(Stored items)
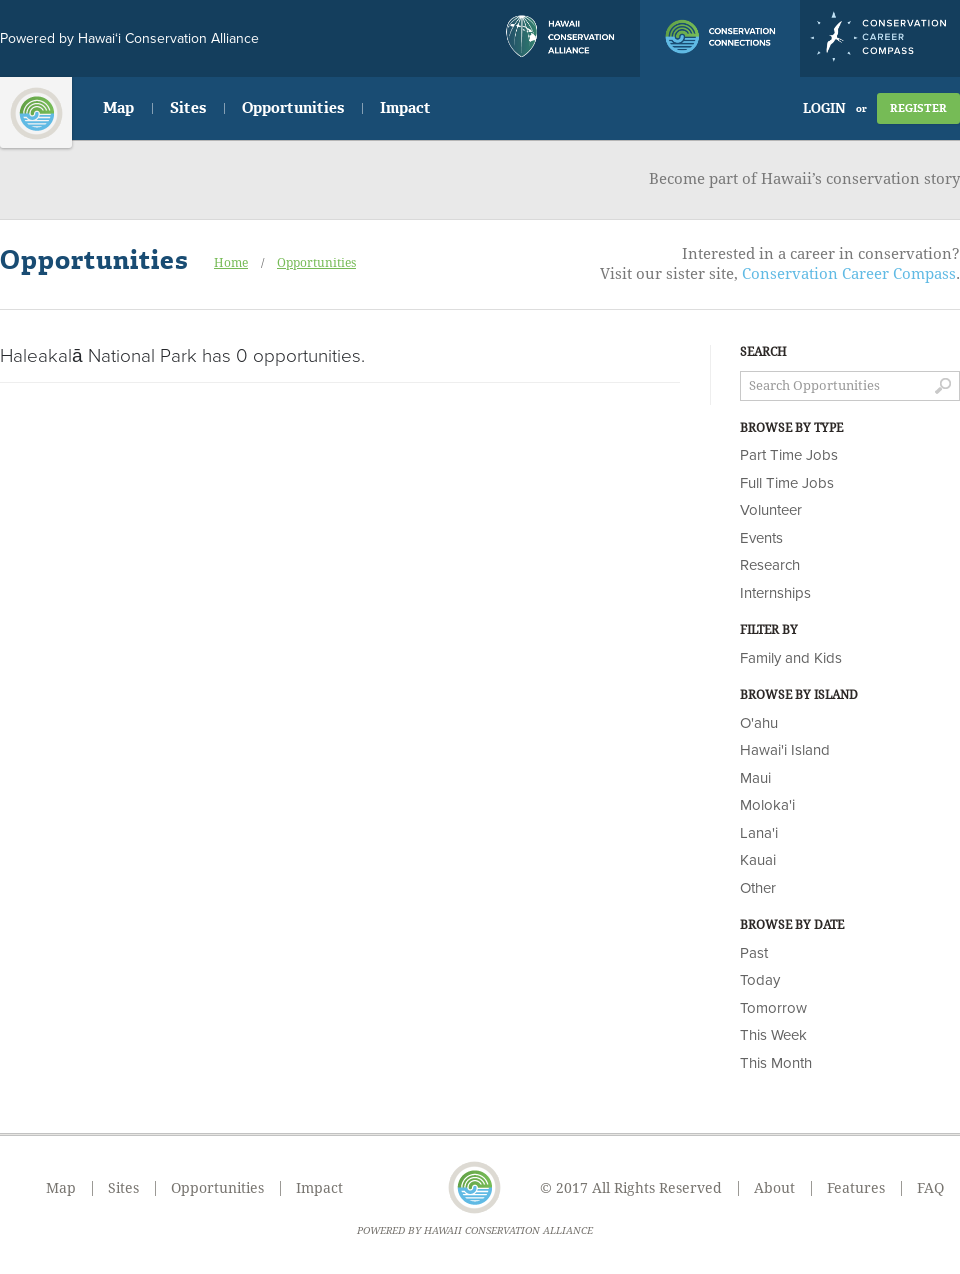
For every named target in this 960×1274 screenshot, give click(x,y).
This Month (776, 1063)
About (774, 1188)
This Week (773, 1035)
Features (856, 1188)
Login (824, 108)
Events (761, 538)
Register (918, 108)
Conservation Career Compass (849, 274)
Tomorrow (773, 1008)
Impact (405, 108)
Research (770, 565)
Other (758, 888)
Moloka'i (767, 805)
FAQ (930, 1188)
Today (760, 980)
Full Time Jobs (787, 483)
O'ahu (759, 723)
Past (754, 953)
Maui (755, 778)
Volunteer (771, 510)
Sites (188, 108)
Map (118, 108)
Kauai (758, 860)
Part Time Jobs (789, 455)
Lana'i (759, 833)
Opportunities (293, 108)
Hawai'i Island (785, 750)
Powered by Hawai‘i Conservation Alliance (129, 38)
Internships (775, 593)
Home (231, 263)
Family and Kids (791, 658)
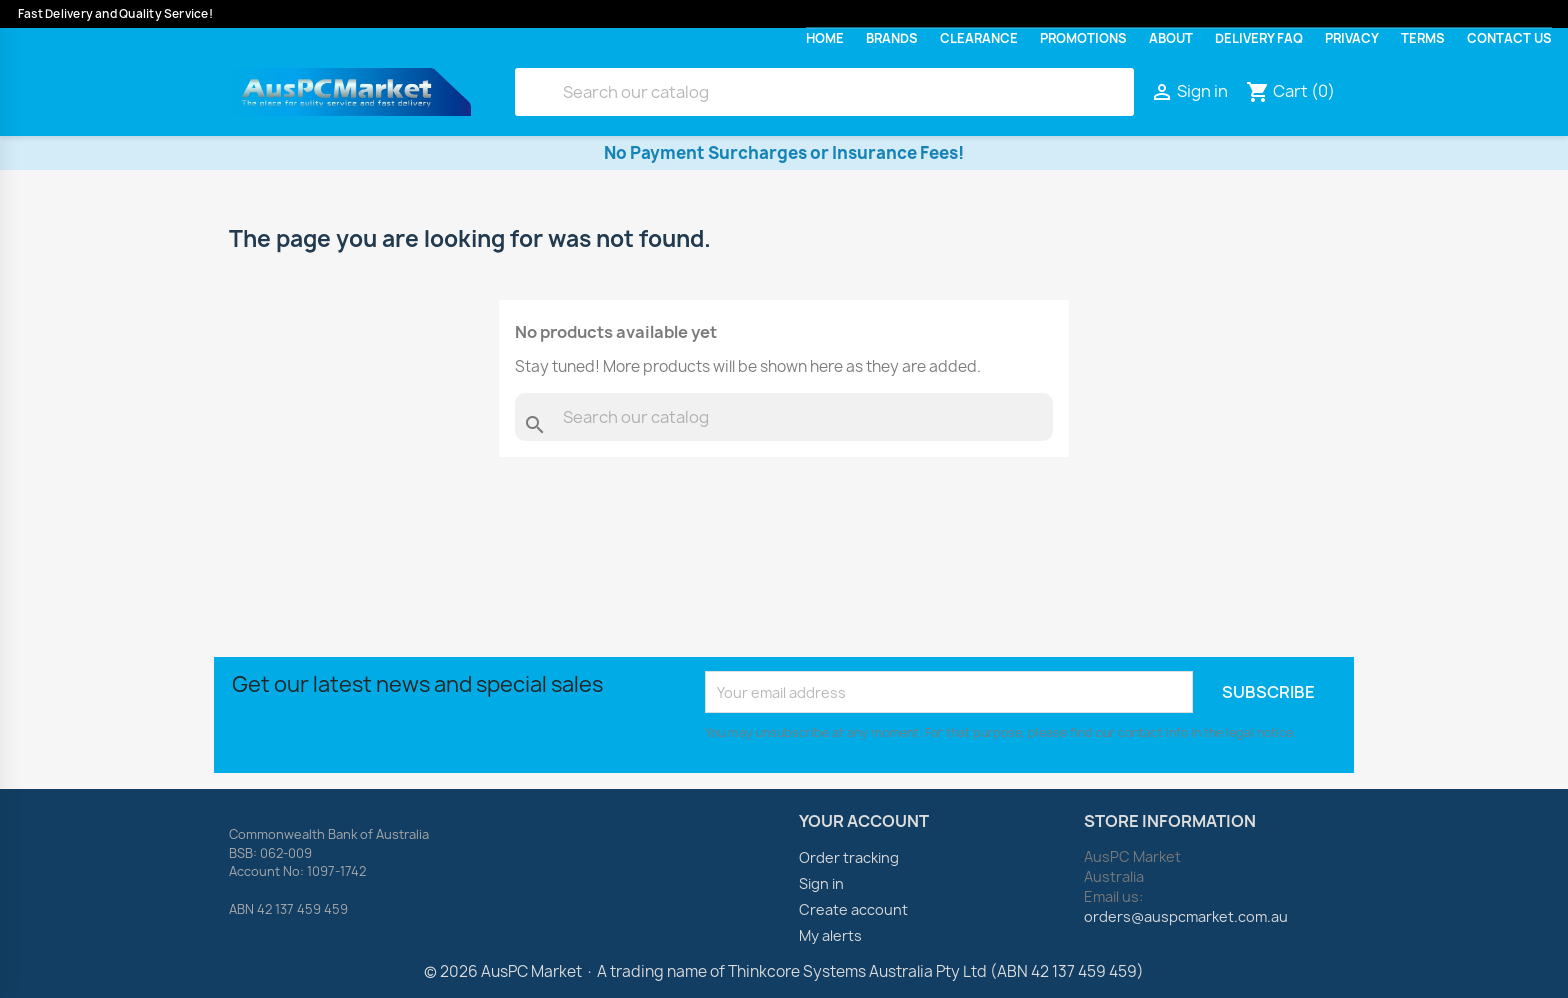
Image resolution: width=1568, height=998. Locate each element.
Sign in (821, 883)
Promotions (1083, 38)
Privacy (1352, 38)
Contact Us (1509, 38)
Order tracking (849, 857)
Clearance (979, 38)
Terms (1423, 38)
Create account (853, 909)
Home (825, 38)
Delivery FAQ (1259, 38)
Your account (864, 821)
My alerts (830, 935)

Exercise:
When you copy the entries above, reproduce each line exactly and leave out any pictures.

Solution:
For every named target in this 960×1274 screenshot, give click(x,y).
This Month (776, 1063)
About (774, 1188)
This Week (773, 1035)
Features (856, 1188)
Login (824, 108)
Events (761, 538)
Register (918, 108)
Conservation Career Compass (849, 274)
Tomorrow (773, 1008)
Impact (405, 108)
Research (770, 565)
Other (758, 888)
Moloka'i (767, 805)
FAQ (930, 1188)
Today (760, 980)
Full Time Jobs (787, 483)
O'ahu (759, 723)
Past (754, 953)
Maui (755, 778)
Volunteer (771, 510)
Sites (188, 108)
Map (118, 108)
Kauai (758, 860)
Part Time Jobs (789, 455)
Lana'i (759, 833)
Opportunities (293, 108)
Hawai'i Island (785, 750)
Powered by Hawai‘i Conservation Alliance (129, 38)
Internships (775, 593)
Home (231, 263)
Family and Kids (791, 658)
Image resolution: width=1568, height=998. Locate each element.
Sign in (821, 883)
Promotions (1083, 38)
Privacy (1352, 38)
Contact Us (1509, 38)
Order tracking (849, 857)
Clearance (979, 38)
Terms (1423, 38)
Create account (853, 909)
Home (825, 38)
Delivery FAQ (1259, 38)
Your account (864, 821)
My alerts (830, 935)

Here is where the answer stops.